5. The method according to claim 1, in which the crude extract obtained in step c) is solubilised in a saturated or unsaturated, linear or branched fatty alcohol solvent comprising 8 to 30 carbon atoms to obtain a crude extract concentration in the final solubilised extract between 2 and 6% by weight of the total weight of the solubilized extract.

6. A crude extract of patchouli leaves obtained by the method according to claim 1, characterized in that it comprises from 50 to 80% of volatile compounds (mainly of sesquiterpenes and sesquiterpene alcohols), advantageously from 55 to 75% and preferably from 60 to 70%; from 15 to 48% of lipid compounds (in particular fatty acids, phytosterols, triterpenes, acyl glycerides), advantageously 20.5 to 42.5% and preferably from 26 to 32%, and lastly from 2 to 5% of phenolic compounds (primarily flavonoids), advantageously 2.5 to 4.5% and preferably from 3 to 4%.

7. A cosmetic composition for care of the skin and the appendages, comprising, as active substance, a solubilised patchouli extract obtained by the method according to claim 5 and a physiologically acceptable medium.

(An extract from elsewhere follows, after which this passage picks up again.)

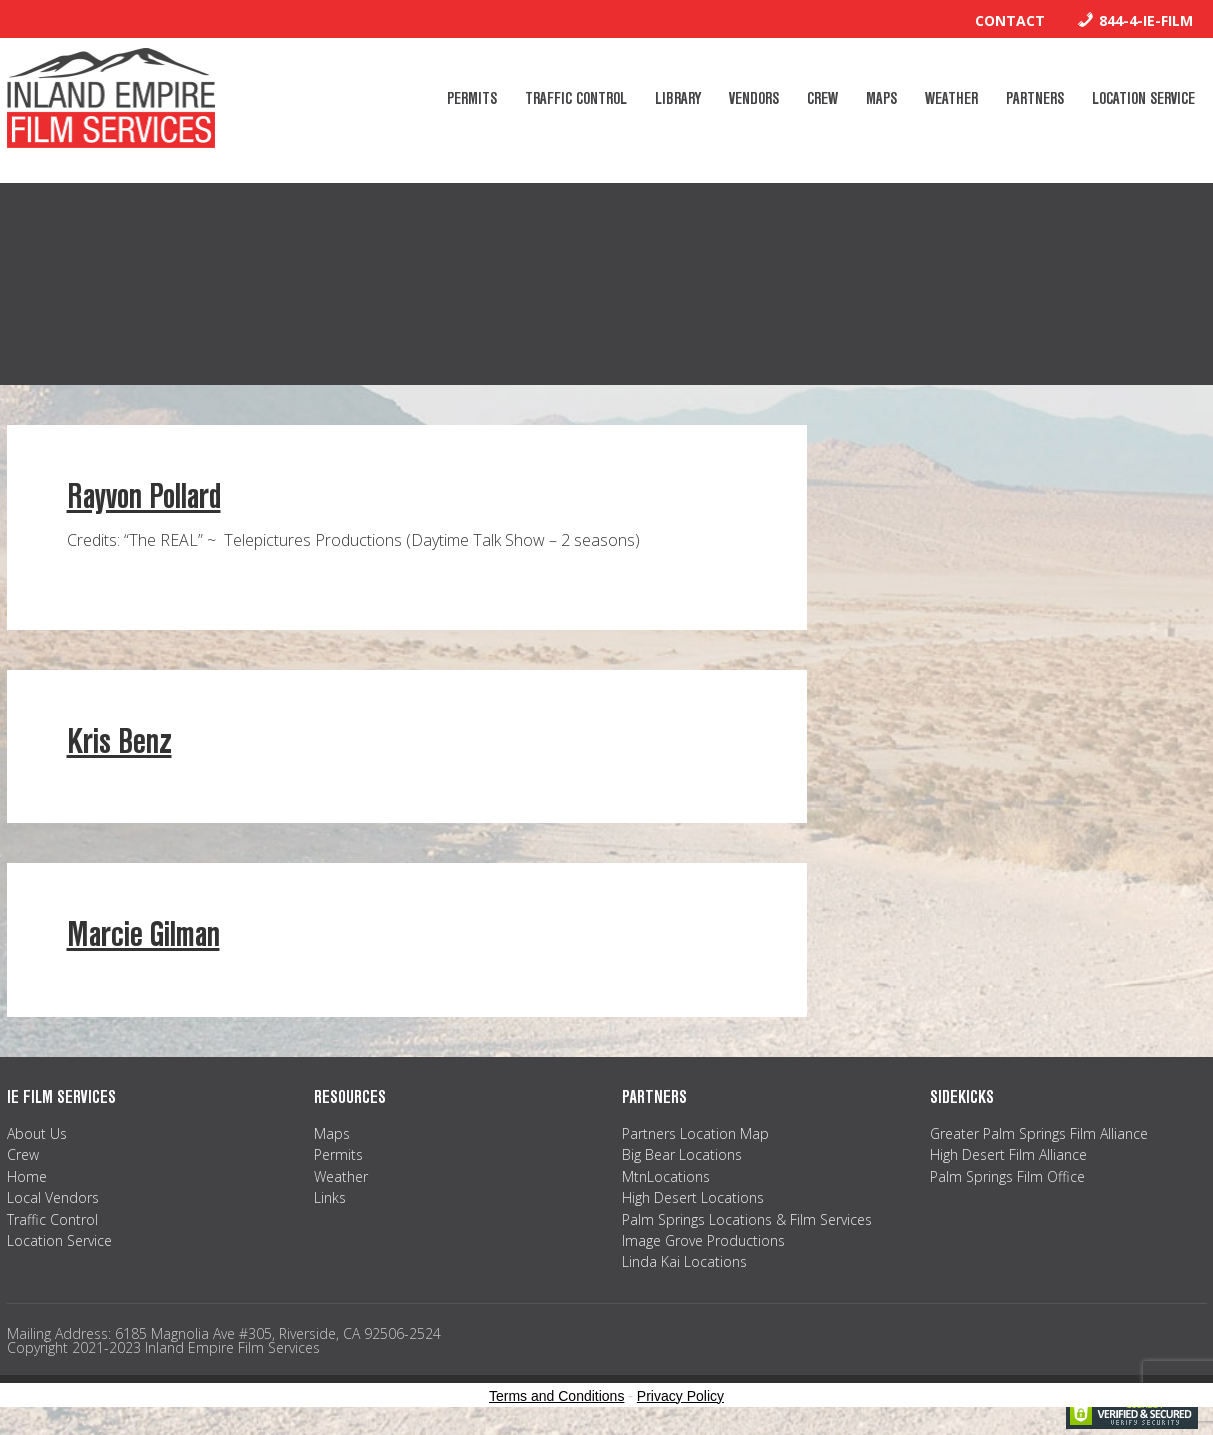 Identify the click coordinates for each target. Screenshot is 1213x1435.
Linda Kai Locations (684, 1261)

8. The cosmetic composition according to claim 7, in which the solubilized patchouli extract is at a concentration between 0.1 and 10%, preferably between 0.5 and 5%.

9. A method of cosmetic treatment comprising applying the composition according to claim 7 for care of the skin, the scalp and the appendages.

10. The method of cosmetic treatment according to claim 9 to improve the appearance of the skin, to combat the signs of skin ageing or to improve the hydration of the skin and reinforce the barrier function.

11. The method of cosmetic treatment according to claim 9 for soothing the skin.

12. The method of cosmetic treatment according to claim 9 for increasing the expression of CB2 endocannabinoid receptors in the skin.

13. The method of cosmetic treatment according to claim 9 for decreasing the expression of TRPV1 endocannabinoid receptors in the skin, after UVB irradiation.